HISTOIRE DE ROUTE


MONSEIGNEUR RACONTE RACE OF THE ORIGINS

Posté le 08 Décembre 2012 - retour carnet de route


Monseigneur Je ne pensais pas que ce serait si facile, une évidence, une promenade, un parcours de santé… Je ressens une douce chaleur, sans doute les rayons du soleil qui caressent ma peau. Je le savais qu’à 9h30 passé de quelques minutes j’entendrai le chant des mouettes, le cliquetis des amarres de bateaux. Je le savais que j’admirerai cette étendue d’eau turquoise devant moi, éclairée par ce ciel d’un bleu si pur.

Pour un samedi matin, je trouve le vieux port de la cité phocéenne désert, même le Tanker n’est pas arrivé. Peu m’importe, je savoure ma victoire, assis à la terrasse de La Samaritaine avec le 51 (je t’aime) à la main. A cet instant, j’entends qu’on m’appelle, sans doute le Tanker ou Fario qui arrivent à leur tour: «Oh Monseigneur? Faut y aller maintenant!»

J’ouvre les yeux. Il est minuit et ça sent le mélange. Mécaniquement, je démarre ma TSA d’une petite poussette et c’est parti. A la sortie de Solignac, je ne vois qu’à peine les feux de Fario, Big Rems et Flanders partis devant moi. Par contre, je retrouve mon frère qui n’a pas réussi à démarrer! 100 mètres de course et je joue déjà les bons samaritains. Je repars dans la nuit ne sachant pas que, derrière moi, Lord et Prof relisent le manuel d’utilisateur de la 104 Savane: «Tout d’abord ouvrir le robinet d’essence…» Ca commence là.

Plus loin, je suis heureux de retrouver Flanders. Je me cale à son niveau. Il me regarde, je le regarde: «T’es au max là?» Sans attendre sa réponse, j’ouvre les gaz et le laisse derrière moi. Ce n’est que 6h et 16minutes plus tard que j’apprendrai son abandon…

2 kilomètres plus loin, pause. Je suis sur des routes qui n’existent même pas sur ma carte. Pas de panneaux et personne pour m’indiquer la direction du Chambon s/Lignon! Je réalise alors le net avantage des locaux de l’étape.

Je décide d’attendre un poisson pilote. Je pense voir Flanders qui pointe un phare derrière moi. Deux phares? Non, c’est Lord et Prof qui passent en trombe et ouvre la voie.

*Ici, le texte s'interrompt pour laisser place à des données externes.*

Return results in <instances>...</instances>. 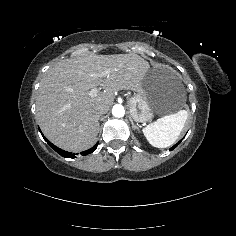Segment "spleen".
Instances as JSON below:
<instances>
[{"label":"spleen","instance_id":"obj_1","mask_svg":"<svg viewBox=\"0 0 236 236\" xmlns=\"http://www.w3.org/2000/svg\"><path fill=\"white\" fill-rule=\"evenodd\" d=\"M188 108L164 116L143 129L149 143L157 148H166L176 142L188 118Z\"/></svg>","mask_w":236,"mask_h":236}]
</instances>
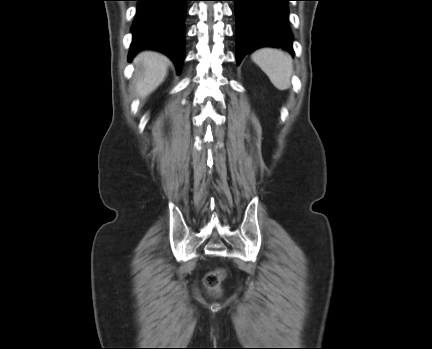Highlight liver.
Wrapping results in <instances>:
<instances>
[{
    "mask_svg": "<svg viewBox=\"0 0 432 349\" xmlns=\"http://www.w3.org/2000/svg\"><path fill=\"white\" fill-rule=\"evenodd\" d=\"M168 64L167 57L153 51H144L135 57L134 81L140 97H146L164 81Z\"/></svg>",
    "mask_w": 432,
    "mask_h": 349,
    "instance_id": "1",
    "label": "liver"
}]
</instances>
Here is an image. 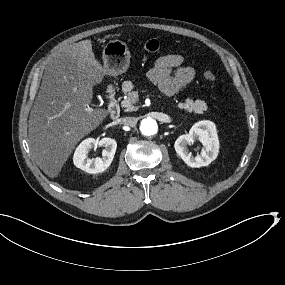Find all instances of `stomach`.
Listing matches in <instances>:
<instances>
[{"mask_svg": "<svg viewBox=\"0 0 285 285\" xmlns=\"http://www.w3.org/2000/svg\"><path fill=\"white\" fill-rule=\"evenodd\" d=\"M130 57L128 45L122 40H110L103 47L104 68L110 75L125 72L130 65Z\"/></svg>", "mask_w": 285, "mask_h": 285, "instance_id": "stomach-1", "label": "stomach"}]
</instances>
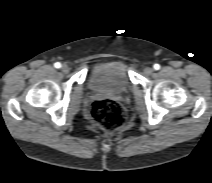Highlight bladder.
I'll use <instances>...</instances> for the list:
<instances>
[{"label":"bladder","instance_id":"obj_1","mask_svg":"<svg viewBox=\"0 0 212 183\" xmlns=\"http://www.w3.org/2000/svg\"><path fill=\"white\" fill-rule=\"evenodd\" d=\"M91 89L99 92L123 94L130 90L131 80L126 64L119 60L100 63L89 77Z\"/></svg>","mask_w":212,"mask_h":183}]
</instances>
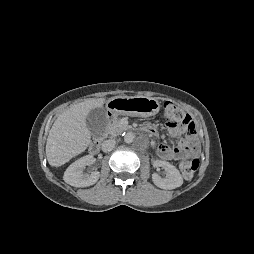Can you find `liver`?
Instances as JSON below:
<instances>
[{"mask_svg": "<svg viewBox=\"0 0 254 254\" xmlns=\"http://www.w3.org/2000/svg\"><path fill=\"white\" fill-rule=\"evenodd\" d=\"M106 103L104 98H91L73 105L55 120L46 143V157L51 166L60 167L88 147L91 133L86 125L89 112Z\"/></svg>", "mask_w": 254, "mask_h": 254, "instance_id": "1", "label": "liver"}]
</instances>
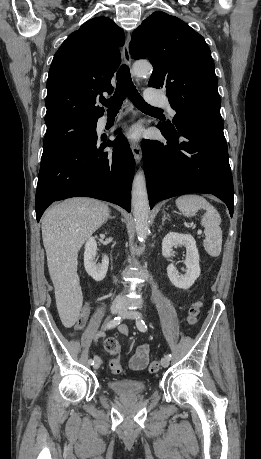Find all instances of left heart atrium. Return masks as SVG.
Here are the masks:
<instances>
[{"instance_id": "obj_1", "label": "left heart atrium", "mask_w": 261, "mask_h": 459, "mask_svg": "<svg viewBox=\"0 0 261 459\" xmlns=\"http://www.w3.org/2000/svg\"><path fill=\"white\" fill-rule=\"evenodd\" d=\"M126 136L129 139H137L139 137V132L135 129H131L126 133Z\"/></svg>"}]
</instances>
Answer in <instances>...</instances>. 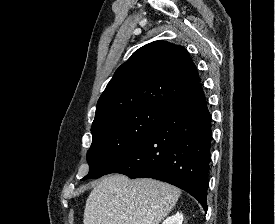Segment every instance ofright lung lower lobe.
Masks as SVG:
<instances>
[{
  "label": "right lung lower lobe",
  "mask_w": 275,
  "mask_h": 224,
  "mask_svg": "<svg viewBox=\"0 0 275 224\" xmlns=\"http://www.w3.org/2000/svg\"><path fill=\"white\" fill-rule=\"evenodd\" d=\"M211 140V115L199 83L170 106L149 135L109 173L170 183L207 211Z\"/></svg>",
  "instance_id": "98d812e1"
}]
</instances>
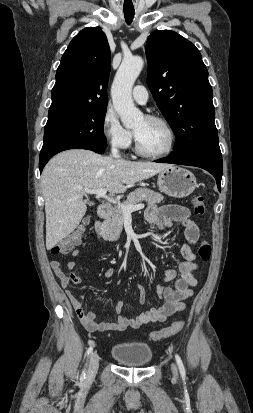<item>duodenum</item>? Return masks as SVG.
I'll list each match as a JSON object with an SVG mask.
<instances>
[{
    "label": "duodenum",
    "mask_w": 253,
    "mask_h": 413,
    "mask_svg": "<svg viewBox=\"0 0 253 413\" xmlns=\"http://www.w3.org/2000/svg\"><path fill=\"white\" fill-rule=\"evenodd\" d=\"M113 209L108 204H101L98 207V215L101 219H108L112 215ZM95 230L98 237H101V224L99 222L95 225Z\"/></svg>",
    "instance_id": "obj_1"
}]
</instances>
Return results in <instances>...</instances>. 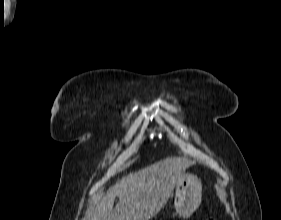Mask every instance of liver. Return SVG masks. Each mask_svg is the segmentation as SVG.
I'll return each mask as SVG.
<instances>
[{"mask_svg": "<svg viewBox=\"0 0 281 220\" xmlns=\"http://www.w3.org/2000/svg\"><path fill=\"white\" fill-rule=\"evenodd\" d=\"M190 165L185 157H170L123 177L109 187L90 220H150ZM116 197L119 202L113 208Z\"/></svg>", "mask_w": 281, "mask_h": 220, "instance_id": "6515ba94", "label": "liver"}]
</instances>
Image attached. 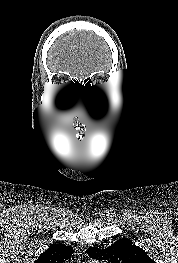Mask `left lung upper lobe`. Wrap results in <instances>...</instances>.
<instances>
[{"label": "left lung upper lobe", "instance_id": "left-lung-upper-lobe-1", "mask_svg": "<svg viewBox=\"0 0 178 263\" xmlns=\"http://www.w3.org/2000/svg\"><path fill=\"white\" fill-rule=\"evenodd\" d=\"M87 253L93 259L110 263H155L143 249L127 238L117 240L106 249L90 247Z\"/></svg>", "mask_w": 178, "mask_h": 263}]
</instances>
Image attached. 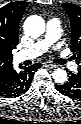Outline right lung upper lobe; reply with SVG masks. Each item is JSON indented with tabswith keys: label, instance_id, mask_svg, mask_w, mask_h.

La route et les panneaux de signalisation défilent: Chambon s/Lignon, D103 St Agrève, les premières gouttes, D21 Nonières, de l’eau du ciel, D120 Le Cheylard, un déluge? Les Gorges de L’Eyrieux et mes premières pannes d’allumage. Ma TSA repart après quelques furieux coups de pédales. St Fortunat ou comment écrire un texto à 2heure du mat’ sous la pluie avec les doigts fripés qui tremblent. La Voulte s/Rhône et 94 km compteur. Dans mon rétro toujours cette lumière. C’est Piston qui accroche ma roue et prend l’aspi. De nuit c’est mieux, on fera la route à deux.

Il paraît que le Commissaire m’a vu passé. Moi pas. Trop vite, trop de concentration, trop de pluie et pas de visibilité dans ce masque qui préservera mes yeux fatigués. A la Voulte, je m’arrête sous le porche du distributeur de billet de La Poste pour regarder la carte. Plus tard, j’apprendrai que Fario et Big Rems viennent à peine de repartir après avoir passé 10 minutes dans le sas de la BNP…

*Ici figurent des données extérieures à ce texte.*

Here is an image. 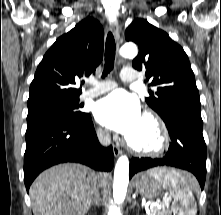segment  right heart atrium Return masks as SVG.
<instances>
[{"instance_id":"obj_1","label":"right heart atrium","mask_w":221,"mask_h":215,"mask_svg":"<svg viewBox=\"0 0 221 215\" xmlns=\"http://www.w3.org/2000/svg\"><path fill=\"white\" fill-rule=\"evenodd\" d=\"M96 133H97L98 137L102 140H106L108 137L107 132L105 130H103L102 128H97Z\"/></svg>"}]
</instances>
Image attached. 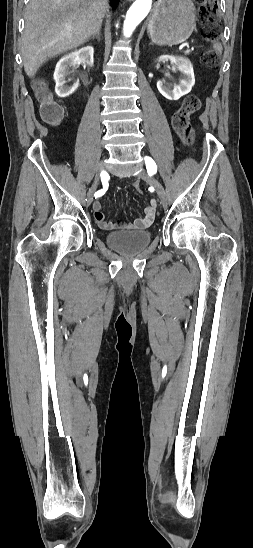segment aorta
I'll list each match as a JSON object with an SVG mask.
<instances>
[{
  "mask_svg": "<svg viewBox=\"0 0 253 548\" xmlns=\"http://www.w3.org/2000/svg\"><path fill=\"white\" fill-rule=\"evenodd\" d=\"M152 7V0H136L127 11L123 24V34L130 37L135 28L148 15Z\"/></svg>",
  "mask_w": 253,
  "mask_h": 548,
  "instance_id": "aorta-1",
  "label": "aorta"
}]
</instances>
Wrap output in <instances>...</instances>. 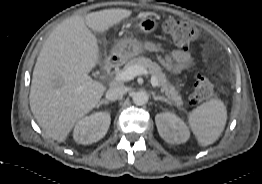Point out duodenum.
<instances>
[{
    "label": "duodenum",
    "instance_id": "1",
    "mask_svg": "<svg viewBox=\"0 0 262 184\" xmlns=\"http://www.w3.org/2000/svg\"><path fill=\"white\" fill-rule=\"evenodd\" d=\"M122 62V58L118 55L113 56L108 62L104 64V72L110 73L112 70H114L117 66H119Z\"/></svg>",
    "mask_w": 262,
    "mask_h": 184
}]
</instances>
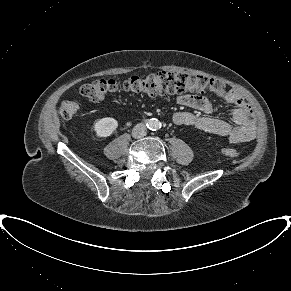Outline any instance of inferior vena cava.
<instances>
[{
	"label": "inferior vena cava",
	"mask_w": 291,
	"mask_h": 291,
	"mask_svg": "<svg viewBox=\"0 0 291 291\" xmlns=\"http://www.w3.org/2000/svg\"><path fill=\"white\" fill-rule=\"evenodd\" d=\"M146 134H147V128H146V125L143 123L137 124L132 131V135L135 138H142Z\"/></svg>",
	"instance_id": "1"
}]
</instances>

La route, la douche, le froid vif et pénétrant, D86 Le Pouzin, Rochemaure, traversée du Rhône et les lumières de Montelimar. Espeluche pour le 141ème kilomètre en 4 heures et le texto au Commissaire. D4 Grignan, D941 Valréas, Nyons et la mise en route du séchage express avec des rafales de vent. D538 Vaison-la-Romaine, il fait 15°c et je grelotte!

Malaucène, la libération! Après 6h16 et 211 kilomètres de course sous la pluie, voici le premier point de passage obligatoire. Je ne sens plus mes pieds, ni mes doigts. Des lumières apparaissent au travers des fenêtres closes. Je claque des dents. La pause s’impose. Avec Piston, la décision est prise de s’arrêter au bar. Les deux vaillantes TSA sont côte à côte, parquées sur la place centrale du village. A notre entrée, la vision surréaliste de quatre gaillards et leurs paires d’yeux étonnés, assis au comptoir et faisant semblant de prendre un café (on le sait dans ces contrées reculées, à cette heure matinale, ils ont déjà sorti la bouteille de blanc). Puis la question du Barman: «Tiens, vous êtes revenu? Parce que je vous ai vu passé il y a 20 minutes…» Et merde, Fario et Big Rems sont devant… On le savait mais c’est moche de l’entendre dire par une voix innocente… Tant pis, la route est encore longue. Un petit café, quelques explications avec le Barman puis la question rêvée: «et au fait, c’est par où Marseille?». 4,5litres de mélange dans chaque TSA et c’est repartie! Je pense à ce bar, où va circuler toute la journée la rumeur d’une course de mob légendaire. Ou dans la description du barman, je deviendrai tour à tour un forçat de la route et un demi-dieu…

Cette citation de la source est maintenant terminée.